Bug #15235
MDS : erroneous error message about reading config file
0%
Description
Hi,
I have a bug on Infernalis with MDS.
When a MDS is failing and going to standby mode (ceph mds fail X), it crashes with :
global_init: error reading config file.
But it never tries to read config file ! Running with strace shows :
[...]
fcntl(13, F_SETFL, O_RDONLY|O_NONBLOCK) = 0
write(10, "\0", 1) = 1
rt_sigaction(SIGINT, {0x561eb327c360, ~[RTMIN RT_1], SA_RESTORER|SA_RESETHAND, 0x7f68356c58d0}, {SIG_DFL, [], 0}, 8) = 0
pipe([15, 16]) = 0
fcntl(15, F_SETFL, O_RDONLY|O_NONBLOCK) = 0
write(10, "\0", 1) = 1
rt_sigaction(SIGTERM, {0x561eb327c360, ~[RTMIN RT_1], SA_RESTORER|SA_RESETHAND, 0x7f68356c58d0}, {SIG_DFL, [], 0}, 8) = 0
futex(0x7f682f2f79d0, FUTEX_WAIT, 5913, NULLglobal_init: error reading config file.
<unfinished ...>
++ exited with 1 ++
No file is opened before error.
MDS is running with ceph user, who has rights to read /etc/ceph/ceph.conf :
- su - ceph -s /bin/bash -c "test -r /etc/ceph/ceph.conf && echo OK"
OK
Related issues
History
#1 Updated by Greg Farnum about 8 years ago
If you're failing an MDS from the monitor it's respawning itself, so maybe something weird happened there. Or maybe it's just busted — we don't give it a ton of testing in that case, honestly. Can you upload the MDS log of this occurring, either to the tracker (if it compresses small enough) or via ceph-post-file?

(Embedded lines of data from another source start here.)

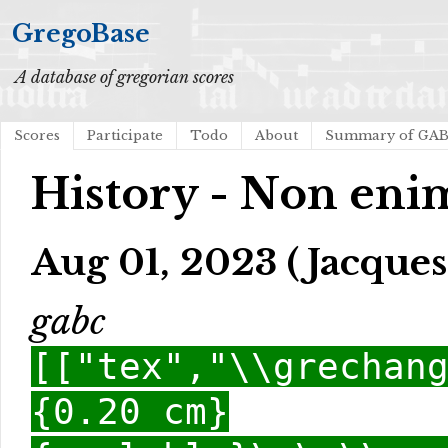
GregoBase
A database of gregorian scores
Scores
Participate
Todo
About
Summary of GA
History - Non enim
Aug 01, 2023 (Jacques
gabc
[["tex","\\grechan
{0.20 cm}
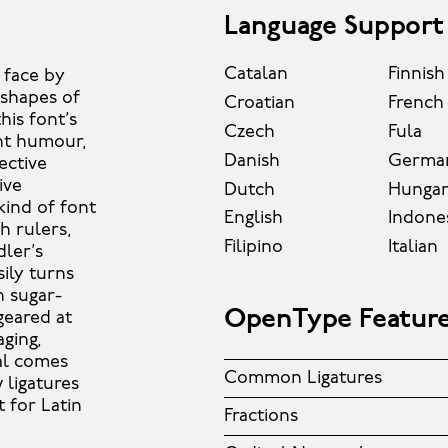
Language Support
Catalan
Finnish
t face by
shapes of
Croatian
French
his font’s
Czech
Fula
ght humour,
Danish
Germa
ective
ive
Dutch
Hungar
kind of font
English
Indone
h rulers,
Filipino
Italian
ler’s
sily turns
n sugar-
OpenType Featur
geared at
ging,
al comes
Common Ligatures
 ligatures
 for Latin
Fractions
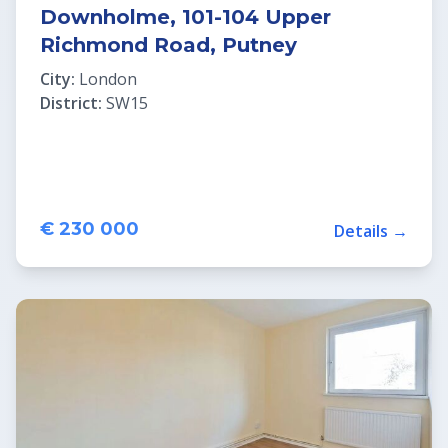
Downholme, 101-104 Upper
Richmond Road, Putney
City:
London
District:
SW15
€ 230 000
Details →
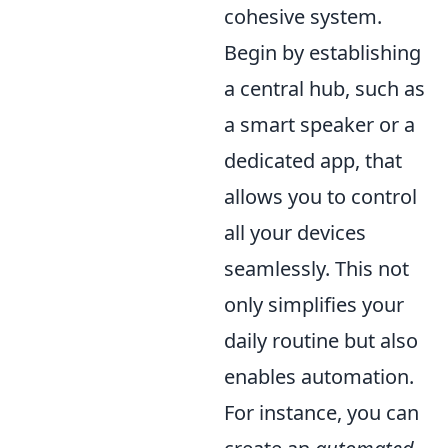
cohesive system.
Begin by establishing
a central hub, such as
a smart speaker or a
dedicated app, that
allows you to control
all your devices
seamlessly. This not
only simplifies your
daily routine but also
enables automation.
For instance, you can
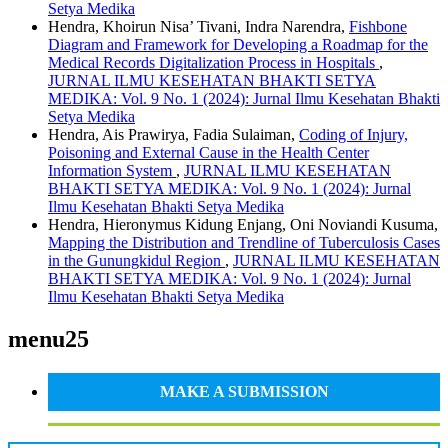
Setya Medika
Hendra, Khoirun Nisa’ Tivani, Indra Narendra,
Fishbone
Diagram and Framework for Developing a Roadmap for the
Medical Records Digitalization Process in Hospitals
,
JURNAL ILMU KESEHATAN BHAKTI SETYA
MEDIKA: Vol. 9 No. 1 (2024): Jurnal Ilmu Kesehatan Bhakti
Setya Medika
Hendra, Ais Prawirya, Fadia Sulaiman,
Coding of Injury,
Poisoning and External Cause in the Health Center
Information System
,
JURNAL ILMU KESEHATAN
BHAKTI SETYA MEDIKA: Vol. 9 No. 1 (2024): Jurnal
Ilmu Kesehatan Bhakti Setya Medika
Hendra, Hieronymus Kidung Enjang, Oni Noviandi Kusuma,
Mapping the Distribution and Trendline of Tuberculosis Cases
in the Gunungkidul Region
,
JURNAL ILMU KESEHATAN
BHAKTI SETYA MEDIKA: Vol. 9 No. 1 (2024): Jurnal
Ilmu Kesehatan Bhakti Setya Medika
menu25
MAKE A SUBMISSION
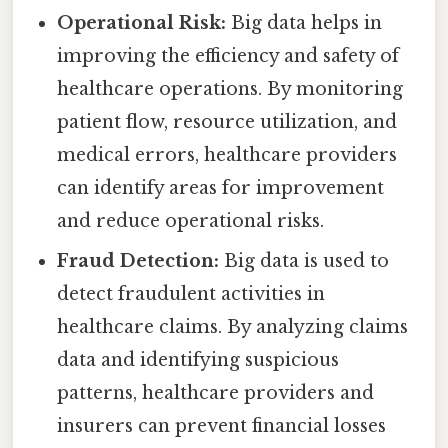
Operational Risk:
Big data helps in
improving the efficiency and safety of
healthcare operations. By monitoring
patient flow, resource utilization, and
medical errors, healthcare providers
can identify areas for improvement
and reduce operational risks.
Fraud Detection:
Big data is used to
detect fraudulent activities in
healthcare claims. By analyzing claims
data and identifying suspicious
patterns, healthcare providers and
insurers can prevent financial losses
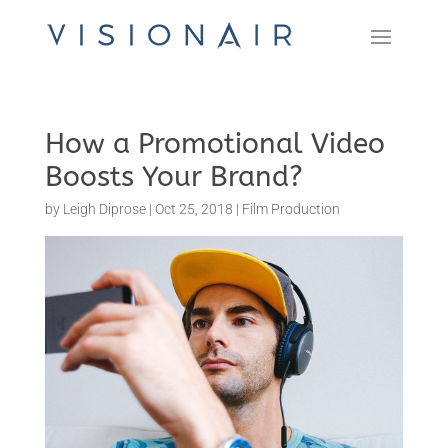
How a Promotional Video
Boosts Your Brand?
by
Leigh Diprose
|
Oct 25, 2018
|
Film Production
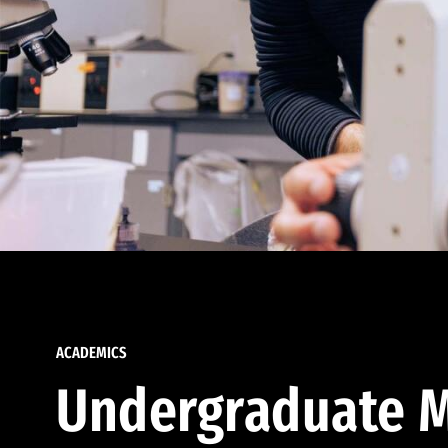
ACADEMICS
Undergraduate M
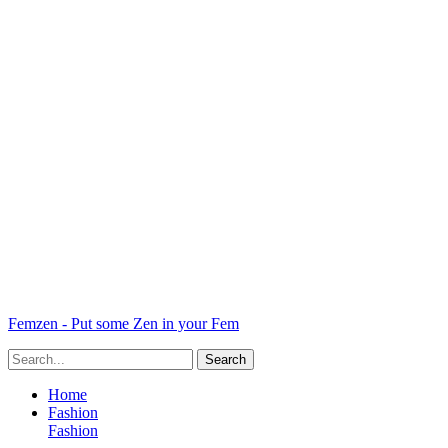
Femzen - Put some Zen in your Fem
Home
Fashion
Fashion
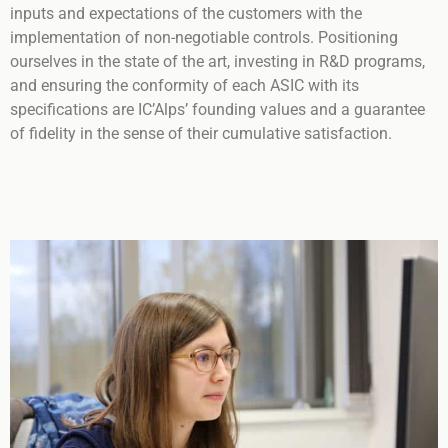
inputs and expectations of the customers with the
implementation of non-negotiable controls. Positioning
ourselves in the state of the art, investing in R&D programs,
and ensuring the conformity of each ASIC with its
specifications are IC’Alps’ founding values and a guarantee
of fidelity in the sense of their cumulative satisfaction.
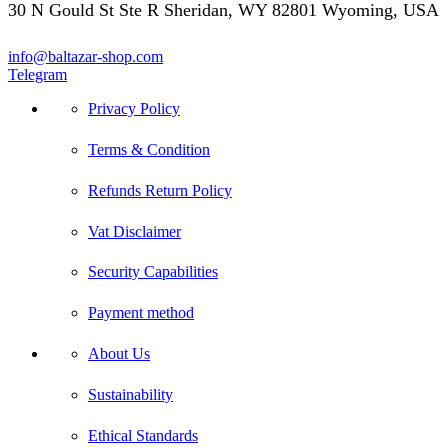
30 N Gould St Ste R Sheridan, WY 82801 Wyoming, USA
info@baltazar-shop.com
Telegram
Privacy Policy
Terms & Condition
Refunds Return Policy
Vat Disclaimer
Security Capabilities
Payment method
About Us
Sustainability
Ethical Standards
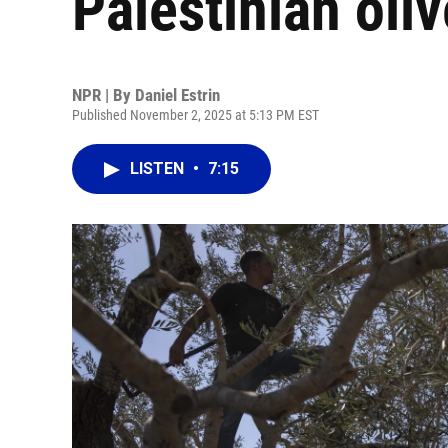
Palestinian oli
NPR | By
Daniel Estrin
Published November 2, 2025 at 5:13 PM EST
LISTEN
•
7:15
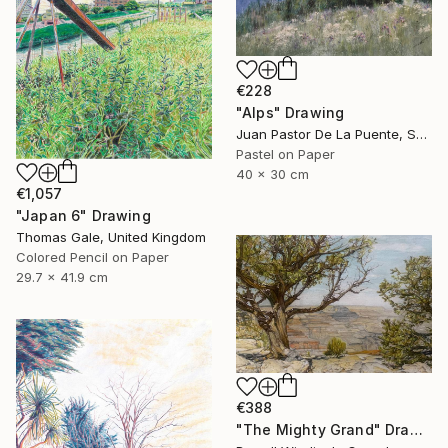
€228
"Alps" Drawing
Juan Pastor De La Puente, Spain
Pastel on Paper
40 x 30 cm
€1,057
"Japan 6" Drawing
Thomas Gale, United Kingdom
Colored Pencil on Paper
29.7 x 41.9 cm
€388
"The Mighty Grand" Drawing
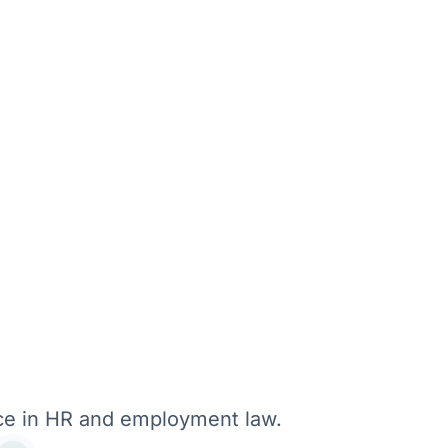
nce in HR and employment law.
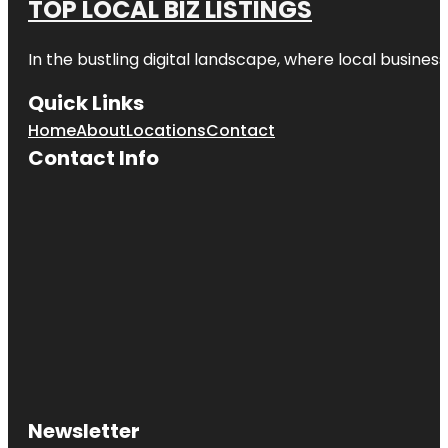
TOP LOCAL BIZ LISTINGS
In the bustling digital landscape, where local business
Quick Links
Home
About
Locations
Contact
Contact Info
Newsletter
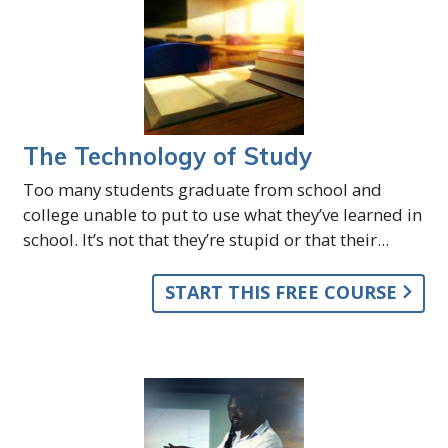
The Technology of Study
Too many students graduate from school and
college unable to put to use what they’ve learned in
school. It’s not that they’re stupid or that their...
START THIS FREE COURSE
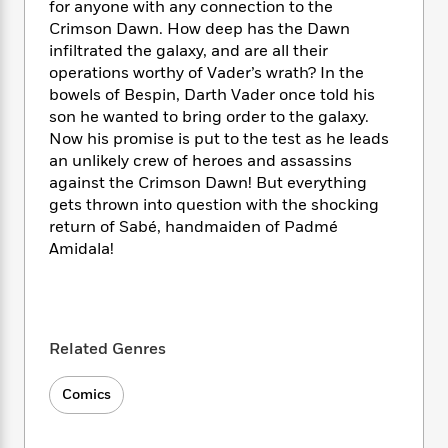
i
t
T
w
5
for anyone with any connection to the
o
t
J
a
h
n
r
Crimson Dawn. How deep has the Dawn
S
o
r
e
W
n
infiltrated the galaxy, and are all their
o
n
t
r
o
P
e
operations worthy of Vader’s wrath? In the
o
e
N
a
r
o
r
bowels of Bespin, Darth Vader once told his
t
s
o
p
d
p
son he wanted to bring order to the galaxy.
h
w
y
s
u
Now his promise is put to the test as he leads
i
B
l
B
an unlikely crew of heroes and assassins
n
o
P
a
o
against the Crimson Dawn! But everything
g
o
a
B
r
o
gets thrown into question with the shocking
N
k
t
o
B
k
return of Sabé, handmaiden of Padmé
a
s
r
o
o
s
r
Amidala!
T
i
k
o
f
r
o
c
s
k
o
a
R
k
t
s
r
t
e
R
o
i
M
o
a
a
C
n
i
Related Genres
r
d
d
o
S
d
s
T
d
p
p
d
Comics
h
e
e
a
l
i
n
W
n
e
P
s
K
i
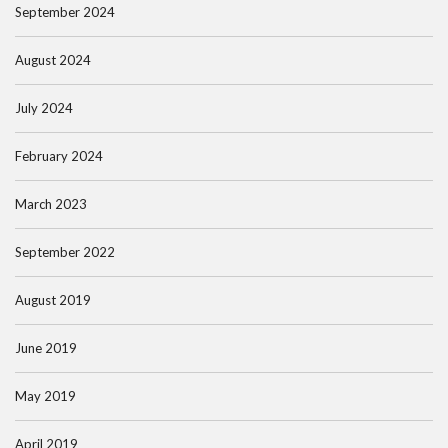
September 2024
August 2024
July 2024
February 2024
March 2023
September 2022
August 2019
June 2019
May 2019
April 2019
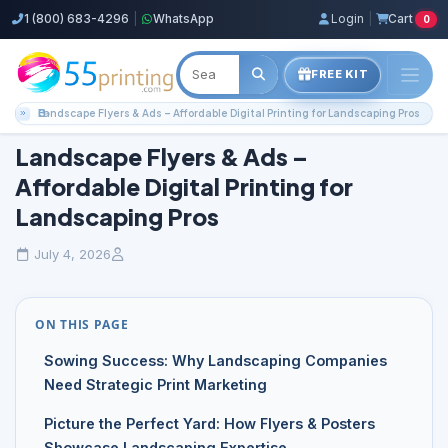
1 (800) 683-4296
|
WhatsApp
Login
|
Cart
0
FREE KIT
Home
Blog
Color Copies Guides
Landscape Flyers & Ads – Affordable Digital Printing for Landscaping Pros
Landscape Flyers & Ads –
Affordable Digital Printing for
Landscaping Pros
July 4, 2026
ON THIS PAGE
Sowing Success: Why Landscaping Companies
Need Strategic Print Marketing
Picture the Perfect Yard: How Flyers & Posters
Showcase Landscaping Expertise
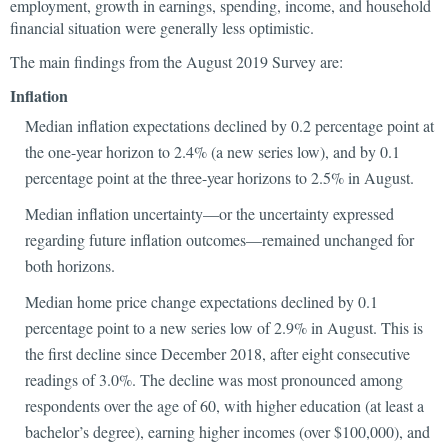
employment, growth in earnings, spending, income, and household
financial situation were generally less optimistic.
The main findings from the August 2019 Survey are:
Inflation
Median inflation expectations declined by 0.2 percentage point at
the one-year horizon to 2.4% (a new series low), and by 0.1
percentage point at the three-year horizons to 2.5% in August.
Median inflation uncertainty—or the uncertainty expressed
regarding future inflation outcomes—remained unchanged for
both horizons.
Median home price change expectations declined by 0.1
percentage point to a new series low of 2.9% in August. This is
the first decline since December 2018, after eight consecutive
readings of 3.0%. The decline was most pronounced among
respondents over the age of 60, with higher education (at least a
bachelor’s degree), earning higher incomes (over $100,000), and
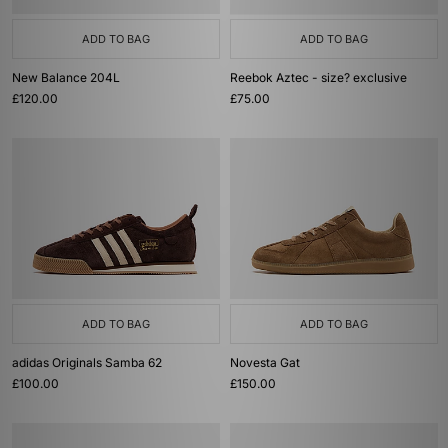
ADD TO BAG
ADD TO BAG
New Balance 204L
Reebok Aztec - size? exclusive
£120.00
£75.00
ADD TO BAG
ADD TO BAG
adidas Originals Samba 62
Novesta Gat
£100.00
£150.00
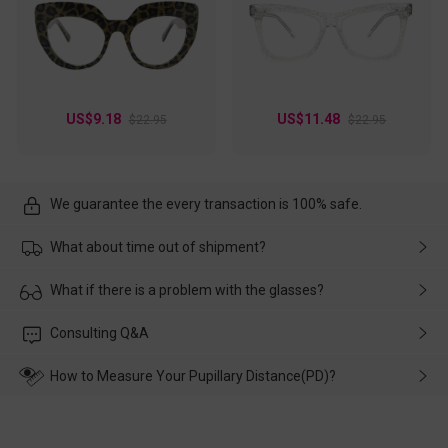
US$9.18
US$11.48
$22.95
$22.95
We guarantee the every transaction is 100% safe.
What about time out of shipment?
Usually the delivery will be delivered as soon as possible. If the
What if there is a problem with the glasses?
delay is caused by the express company, please contact our
customer service in time, and We'll help you deal with it and
Please rest assured that no matter the damage is caused by
Consulting Q&A
make up for it.
transportation, natural causes or there is a problem when
wearing it. we will take responsibility and deal with it in time.
How to Measure Your Pupillary Distance(PD)?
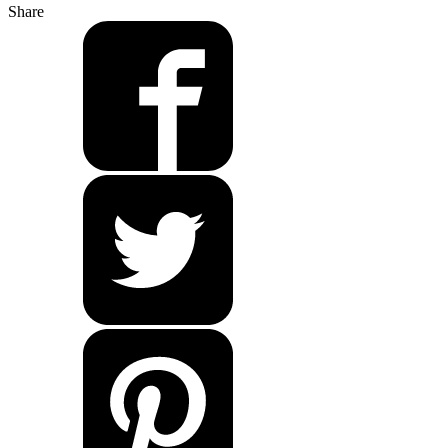
Share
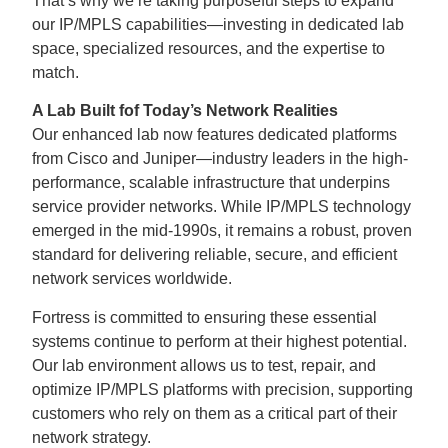
That’s why we’re taking purposeful steps to expand
our IP/MPLS capabilities—investing in dedicated lab
space, specialized resources, and the expertise to
match.
A Lab Built fof Today’s Network Realities
Our enhanced lab now features dedicated platforms
from Cisco and Juniper—industry leaders in the high-
performance, scalable infrastructure that underpins
service provider networks. While IP/MPLS technology
emerged in the mid-1990s, it remains a robust, proven
standard for delivering reliable, secure, and efficient
network services worldwide.
Fortress is committed to ensuring these essential
systems continue to perform at their highest potential.
Our lab environment allows us to test, repair, and
optimize IP/MPLS platforms with precision, supporting
customers who rely on them as a critical part of their
network strategy.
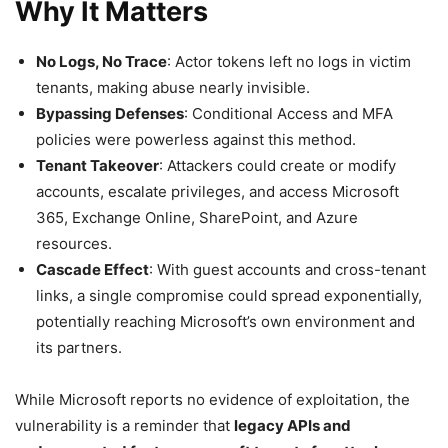
Why It Matters
No Logs, No Trace
: Actor tokens left no logs in victim
tenants, making abuse nearly invisible.
Bypassing Defenses
: Conditional Access and MFA
policies were powerless against this method.
Tenant Takeover
: Attackers could create or modify
accounts, escalate privileges, and access Microsoft
365, Exchange Online, SharePoint, and Azure
resources.
Cascade Effect
: With guest accounts and cross-tenant
links, a single compromise could spread exponentially,
potentially reaching Microsoft’s own environment and
its partners.
While Microsoft reports no evidence of exploitation, the
vulnerability is a reminder that
legacy APIs and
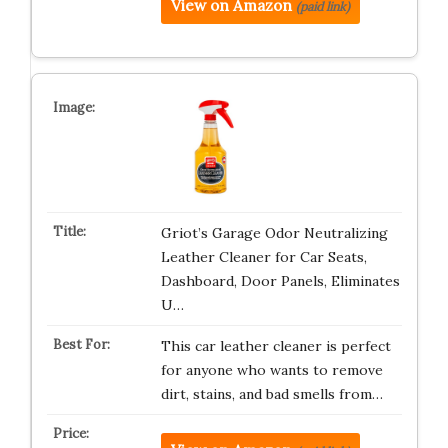
View on Amazon
(paid link)
Griot’s Garage Odor Neutralizing
Leather Cleaner for Car Seats,
Dashboard, Door Panels, Eliminates
U…
This car leather cleaner is perfect
for anyone who wants to remove
dirt, stains, and bad smells from…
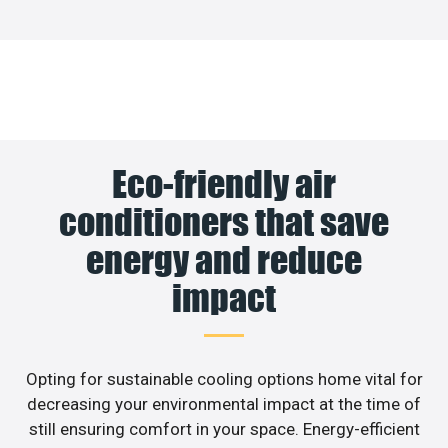
Eco-friendly air
conditioners that save
energy and reduce
impact
Opting for sustainable cooling options home vital for
decreasing your environmental impact at the time of
still ensuring comfort in your space. Energy-efficient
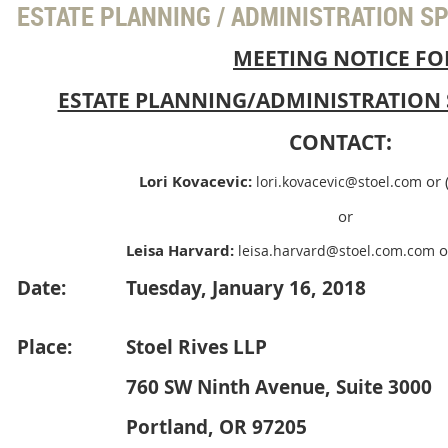
ESTATE PLANNING / ADMINISTRATION S
MEETING NOTICE FO
ESTATE PLANNING/ADMINISTRATION 
CONTACT:
Lori Kovacevic:
or
lori.kovacevic@stoel.com
or
Leisa Harvard:
o
leisa.harvard@stoel.com.com
Date:
Tuesday, January 16, 2018
Place:
Stoel Rives LLP
760 SW Ninth Avenue, Suite 3000
Portland, OR 97205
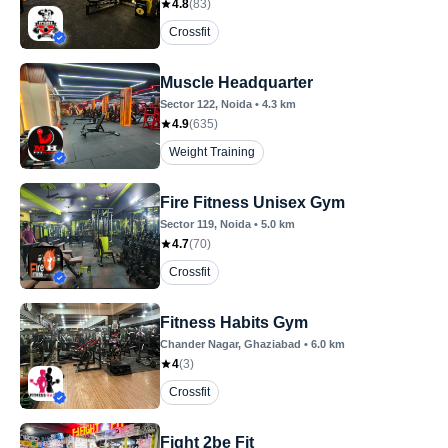
4.8
(
83
)
Crossfit
Muscle Headquarter
Sector 122
, Noida
•
4.3
km
4.9
(
635
)
Weight Training
Fire Fitness Unisex Gym
Sector 119
, Noida
•
5.0
km
4.7
(
70
)
Crossfit
Fitness Habits Gym
Chander Nagar
, Ghaziabad
•
6.0
km
4
(
3
)
Crossfit
Fight 2be Fit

#2 Updated by Florent B about 8 years ago
It should respawn itself, but fails on reading configuration file. But as you can see in strace, it does not try to read any file.
Last minutes log here (can't attach here : "error") : paste.ubuntu.com/15333772/
#3 Updated by Greg Farnum about 8 years ago
That paste doesn't contain an error of any kind in it. :) It seems to end with the respawn command getting invoked, but nothing follows it.
#4 Updated by Florent B about 8 years ago
Yes I know, but is ends like this... :(
#5 Updated by Greg Farnum about 8 years ago
- Subject changed from MDS : active to standby error reading config file to MDS : erroneous error message about reading config file
Oh. I gather you're running into #14144, given https://github.com/ceph/ceph/pull/7060#issuecomment-200745759. The "unable to read config file" output is probably the incorrect interpretation of a return code it's getting because it can't start threads. You can look at internal_safe_to_start_threads and its related functions if you want to explore, but I think is just another result of #14144 running the system out of process IDs.
I've created https://github.com/ceph/ceph/pull/8302 to change the error message.
#6 Updated by Greg Farnum about 8 years ago
- Status changed from New to Fix Under Review
- Priority changed from High to Normal
- Source changed from other to Community (user)
#7 Updated by Florent B about 8 years ago
Ok I didn't know it could be related. No problem in this case :)
#8 Updated by Nathan Cutler about 8 years ago
- Project changed from Ceph to CephFS
#9 Updated by Nathan Cutler about 8 years ago
- Related to Bug #14144: standy-replay MDS does not cleanup finished replay threads added
#10 Updated by Greg Farnum almost 8 years ago
- Status changed from Fix Under Review to Closed
There's a conversation on that PR.